I am very careful not to baby him. When he first lost his sight he would bump into things and I would let it work itself out. I am very sensitive to his condition, but I also know that sight is like his 3rd sense. I make him do things himself (except jump in the car...that is a tough one for him). I took him to Petsmart the other day and if you didn't know he was blind, you wouldn't have been able to tell.

The reason we want to let them meet here and not somewhere else is because Loki (even when he could see) tended to show a little macho side when he met other dogs in public. He growls...never went after any dog, but would growl. I don't know where he picked it up because he didn't do it until he turned 5. He has always been good about dogs brought into our house, though, so we feel that may be best.

Thanks for all the support.

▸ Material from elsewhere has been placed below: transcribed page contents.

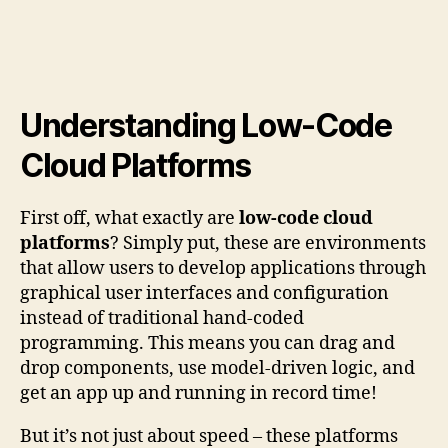
Understanding Low-Code
Cloud Platforms
First off, what exactly are
low-code cloud
platforms
? Simply put, these are environments
that allow users to develop applications through
graphical user interfaces and configuration
instead of traditional hand-coded
programming. This means you can drag and
drop components, use model-driven logic, and
get an app up and running in record time!
But it’s not just about speed – these platforms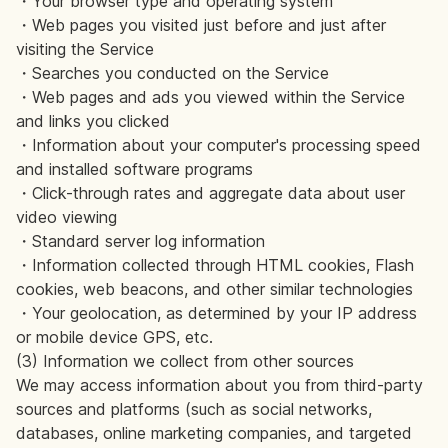
・Your browser type and operating system
・Web pages you visited just before and just after
visiting the Service
・Searches you conducted on the Service
・Web pages and ads you viewed within the Service
and links you clicked
・Information about your computer's processing speed
and installed software programs
・Click-through rates and aggregate data about user
video viewing
・Standard server log information
・Information collected through HTML cookies, Flash
cookies, web beacons, and other similar technologies
・Your geolocation, as determined by your IP address
or mobile device GPS, etc.
(3) Information we collect from other sources
We may access information about you from third-party
sources and platforms (such as social networks,
databases, online marketing companies, and targeted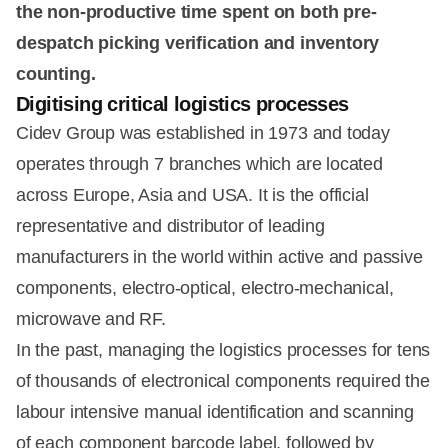
the non-productive time spent on both pre-
despatch picking verification and inventory
counting.
Digitising critical logistics processes
Cidev Group was established in 1973 and today
operates through 7 branches which are located
across Europe, Asia and USA. It is the official
representative and distributor of leading
manufacturers in the world within active and passive
components, electro-optical, electro-mechanical,
microwave and RF.
In the past, managing the logistics processes for tens
of thousands of electronical components required the
labour intensive manual identification and scanning
of each component barcode label, followed by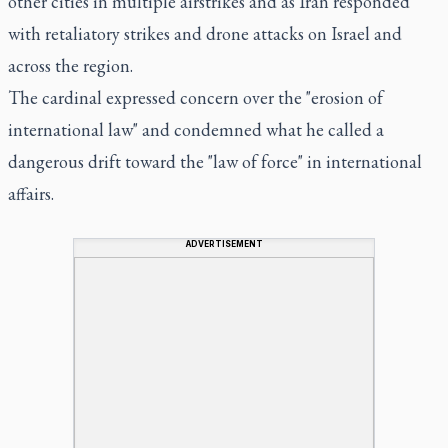
other cities in multiple airstrikes and as Iran responded
with retaliatory strikes and drone attacks on Israel and
across the region.
The cardinal expressed concern over the "erosion of
international law" and condemned what he called a
dangerous drift toward the "law of force" in international
affairs.
ADVERTISEMENT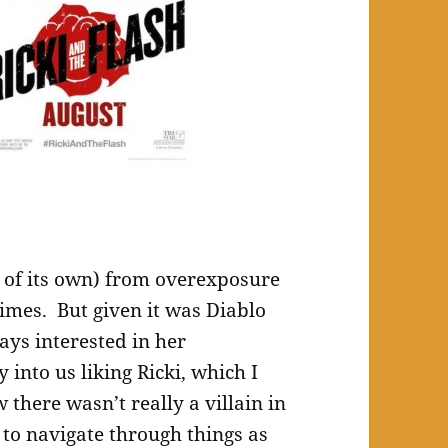
t of its own) from overexposure
imes. But given it was Diablo
ays interested in her
 into us liking Ricki, which I
there wasn’t really a villain in
t to navigate through things as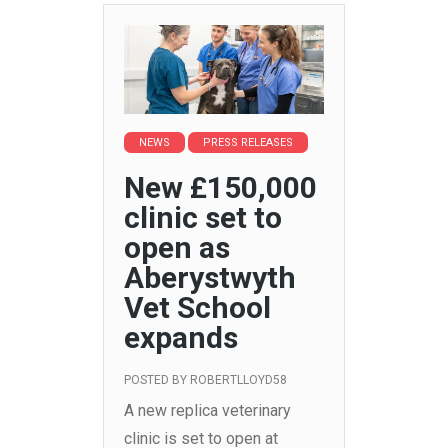
NEWS
PRESS RELEASES
New £150,000
clinic set to
open as
Aberystwyth
Vet School
expands
POSTED BY
ROBERTLLOYD58
A new replica veterinary
clinic is set to open at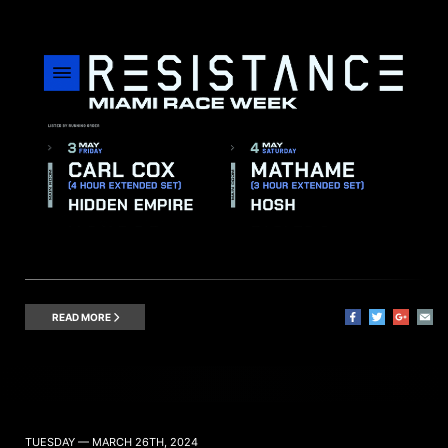
READ MORE
TUESDAY — MARCH 26TH, 2024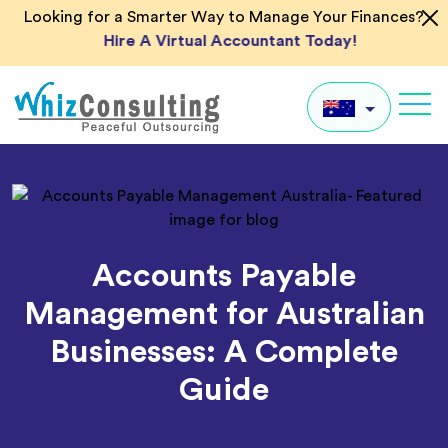
Skip
Looking for a Smarter Way to Manage Your Finances?
to
Hire A Virtual Accountant Today!
content
Whiz
Consulting
AU
UK
US
Accounts Payable
IN
Management for Australian
Global
Businesses: A Complete
Guide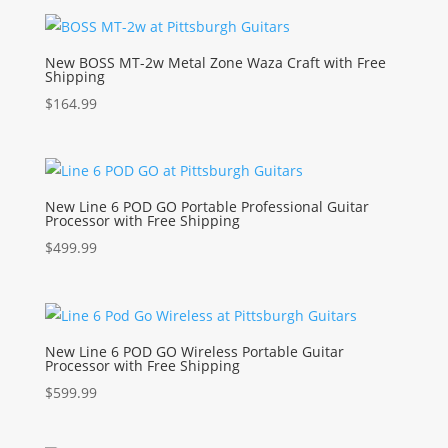
New BOSS MT-2w Metal Zone Waza Craft with Free
Shipping
$
164.99
New Line 6 POD GO Portable Professional Guitar
Processor with Free Shipping
$
499.99
New Line 6 POD GO Wireless Portable Guitar
Processor with Free Shipping
$
599.99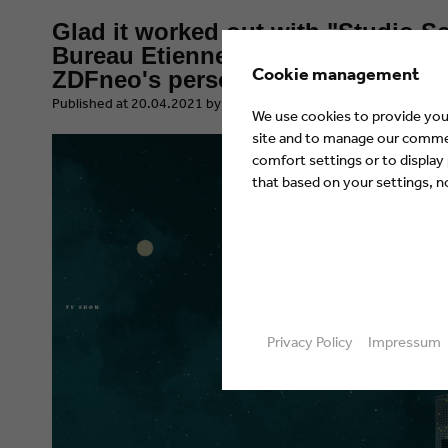
Glad it worked out with "Studio S
Bureau Etienne Heinrich takes ove
Cookie management
ZDFneo's personality show
​Published at 20.04.2021 by Eyes & Ears of Europe
We use cookies to provide you 
site and to manage our commerc
comfort settings or to display
that based on your settings, not
Privacy Policy
Impressum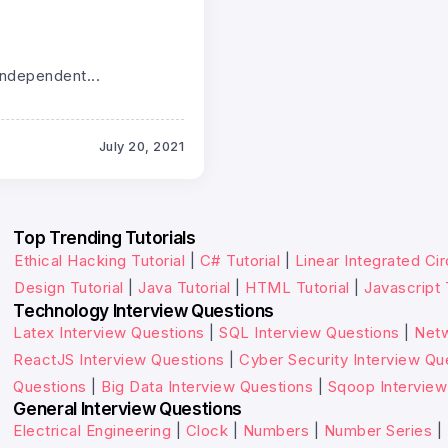
independent...
July 20, 2021
Top Trending Tutorials
Ethical Hacking Tutorial
|
C# Tutorial
|
Linear Integrated Cir
Design Tutorial
|
Java Tutorial
|
HTML Tutorial
|
Javascript 
Technology Interview Questions
Latex Interview Questions
|
SQL Interview Questions
|
Netw
ReactJS Interview Questions
|
Cyber Security Interview Qu
Questions
|
Big Data Interview Questions
|
Sqoop Interview
General Interview Questions
Electrical Engineering
|
Clock
|
Numbers
|
Number Series
|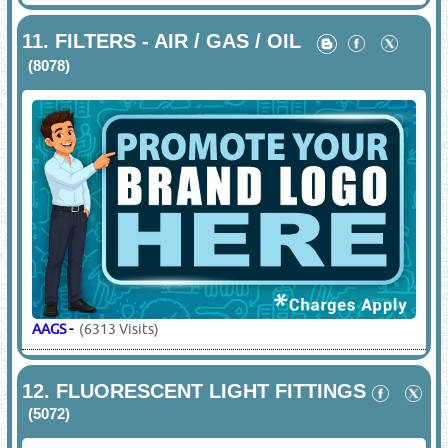
11.
FILTERS - AIR / GAS / OIL
(8078)
AAGS
-
(6313 Visits)
12.
FLUORESCENT LIGHT FITTINGS
(5072)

This is why I love this forum!


----------



## ThoseWordsAtBest (Mar 18, 2009)

Related to the OPs question, should you do any thing for your dogs when introducing a blind dog, beyond normal introductions? Jack is fine with pretty much every dog, but once we were at PetSmart and he met a Rough Collie with no eyes. I know he couldn't recognize she didn't have eyes, but he got very spooked by her. Basically smelled her, got whale eyed and tried to book it.


----------



## Max's Mom (Feb 24, 2009)

When I had my last blind dog I would introduce new dogs to my other dog first to check out the new dog's reaction. My dog was older though and I just wanted to keep things mellow.


----------